A web survey was published, giving a closer look at the attendees. The audience consisted of 20.4% were children, 21.5% were in their 20s, 20.4% were in their 30s, 20.4% were in their 40s. 47% were male while 53% were female.

==Accolades==

Awards
| Year | Award | Category | Recipients and nominees | Result | Ref. |
| 2014 | Lumiere Japan Awards Grand Prix | Grand Prix Award | Stand by Me Doraemon | Won |  |
| 2014 | 27th Nikkan Sports Award | Direction Award | Takashi Yamazaki | Won |  |
| 2015 | 3D Film Award | Jury Award for Foreign Animation | Stand by Me Doraemon | Won |  |
| 2015 | 38th Japan Academy Prize | Animation of the Year | Stand by Me Doraemon | Won |  |
| 2015 | Tokyo Anime Award | Anime of the Year (Film Category) | Stand by Me Doraemon | Notable Entry |  |
| 2015 | Yubari International Fantastic Film Festival | VFX JAPAN AWARD | Ryūichi Yagi | Won |  |
| 2015 | 20th AMD Awards | Digital Media Award | Stand by Me Doraemon | Won |  |
| 2015 | 24th The Japan Film Critics Award | Lifetime Achievement Award | Michihiko Umezawa and Shuji Abe | Won |  |
| 2015 | 34th Fujimoto Prize |  | Ito Yoshiaki, Michihiko Umezawa and Shuji Abe | Won |  |

==Related products==

- New translation "Doraemon"
Fujiko · F · Fujio (writer), Hiroshi Sasaki (editor), Fujiko Pro (monitoring) ISBN 978-4-09-388384-9
A book containing 7 short stories, with commentary by Hiroshi Sasaki.

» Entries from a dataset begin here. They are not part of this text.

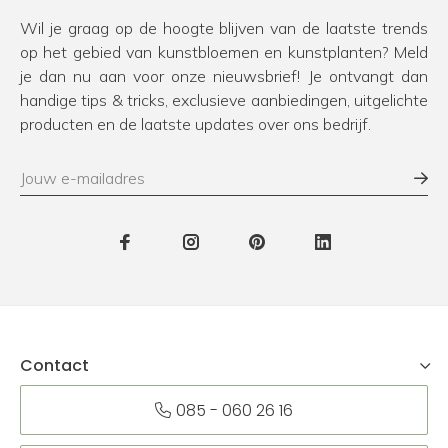
Wil je graag op de hoogte blijven van de laatste trends
op het gebied van kunstbloemen en kunstplanten? Meld
je dan nu aan voor onze nieuwsbrief! Je ontvangt dan
handige tips & tricks, exclusieve aanbiedingen, uitgelichte
producten en de laatste updates over ons bedrijf.
Contact
085 - 060 26 16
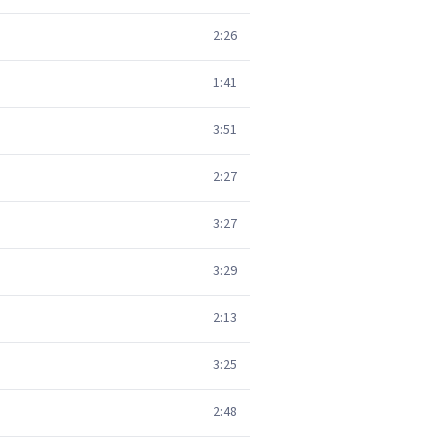
2:26
1:41
3:51
2:27
3:27
3:29
2:13
3:25
2:48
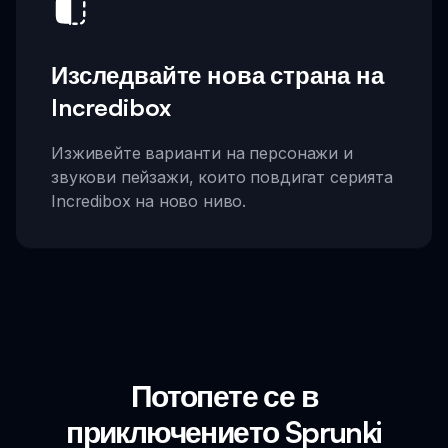
Изследвайте нова страна на
Incredibox
Изживейте варианти на персонажи и
звукови пейзажи, които повдигат серията
Incredibox на ново ниво.
Потопете се в
приключението Sprunki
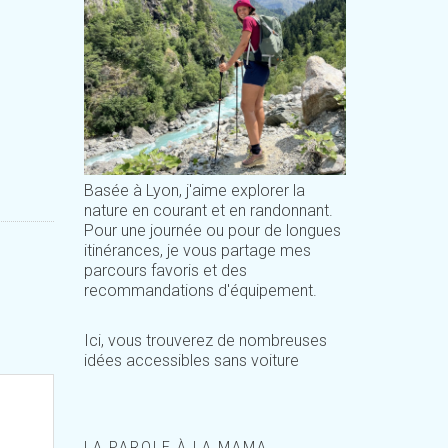
Basée à Lyon, j'aime explorer la
nature en courant et en randonnant.
Pour une journée ou pour de longues
itinérances, je vous partage mes
parcours favoris et des
recommandations d'équipement.
Ici, vous trouverez de nombreuses
idées accessibles sans voiture
LA PAROLE À LA MAMA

- Stand by Me Doraemon Animation Visual Story
Fujiko F. Fujio (Writer) ISBN 978-4-09-388381-8
Adapted from the film

- BD / DVD
Released February 18, 2015 with PCXE-50408 (BD special version), PCXE-50409 (BD Normal version), PCBE-54251 (DVD Limit Version)

== Cultural impact ==
On the Japanese talk show Tetsuko's Room, Doraemon, animated in CGI, was invited to interview and was broadcast on television on August 8, 2014.

The film helped ease diplomatic tensions between China and Japan. Nagoya University professor Kawamura Noriyuki said that the film was able to help the Chinese people have a better look at the Japanese people.

== Sequel ==

On December 12, 2019, the sequel, Stand By Me Doraemon 2, was announced. Ryūichi Yagi and Takashi Yamazaki returned as directors, with Yamazaki once again penning the script. Largely based on the 2000 short film Doraemon: A Grandmother's Recollections, it was originally slated to release on August 7, 2020, but was postponed to November 20, 2020 due to the COVID-19 pandemic.